= Page-level text extractions =
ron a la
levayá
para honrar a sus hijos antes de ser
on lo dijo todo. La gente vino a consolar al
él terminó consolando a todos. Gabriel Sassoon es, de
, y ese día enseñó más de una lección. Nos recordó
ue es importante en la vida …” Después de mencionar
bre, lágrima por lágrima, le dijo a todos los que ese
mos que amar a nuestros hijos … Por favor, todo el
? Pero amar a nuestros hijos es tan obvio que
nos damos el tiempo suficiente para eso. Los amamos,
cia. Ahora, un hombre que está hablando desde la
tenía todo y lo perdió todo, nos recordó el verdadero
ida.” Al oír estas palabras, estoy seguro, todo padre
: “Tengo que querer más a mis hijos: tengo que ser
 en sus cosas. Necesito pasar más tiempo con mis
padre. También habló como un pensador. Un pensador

= Work task =
Take the records above and return, word for word, only the lines that fall from the line with "cia. Ahora, un" to the line with "en sus cosas.", both of them included.

= Solution =
cia. Ahora, un hombre que está hablando desde la
tenía todo y lo perdió todo, nos recordó el verdadero
ida.” Al oír estas palabras, estoy seguro, todo padre
: “Tengo que querer más a mis hijos: tengo que ser
 en sus cosas. Necesito pasar más tiempo con mis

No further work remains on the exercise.